++++ TASK MATERIAL

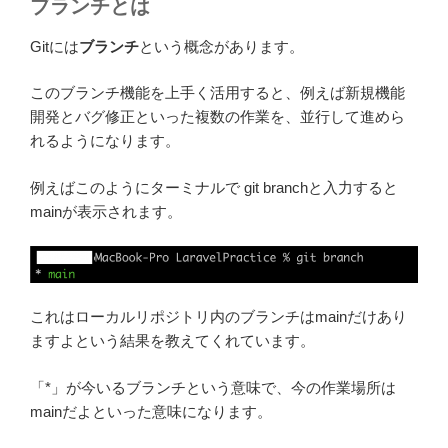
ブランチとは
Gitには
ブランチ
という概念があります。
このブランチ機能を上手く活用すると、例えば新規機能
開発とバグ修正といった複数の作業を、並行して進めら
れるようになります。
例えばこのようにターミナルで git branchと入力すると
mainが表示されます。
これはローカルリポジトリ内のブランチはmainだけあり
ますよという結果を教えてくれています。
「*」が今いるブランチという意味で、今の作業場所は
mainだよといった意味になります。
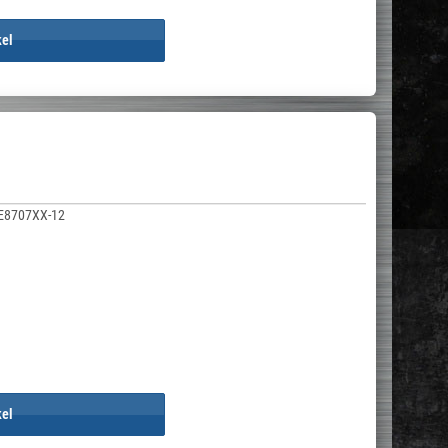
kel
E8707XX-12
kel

++++++++
++++ TASK MATERIAL

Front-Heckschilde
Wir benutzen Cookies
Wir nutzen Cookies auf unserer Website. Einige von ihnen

++++++++

*WHAT YOU NEED TO DO:* List each line in the listing that contains the string "Cookies".

*OUTPUT BELOW:*
Wir benutzen Cookies
Wir nutzen Cookies auf unserer Website. Einige von ihnen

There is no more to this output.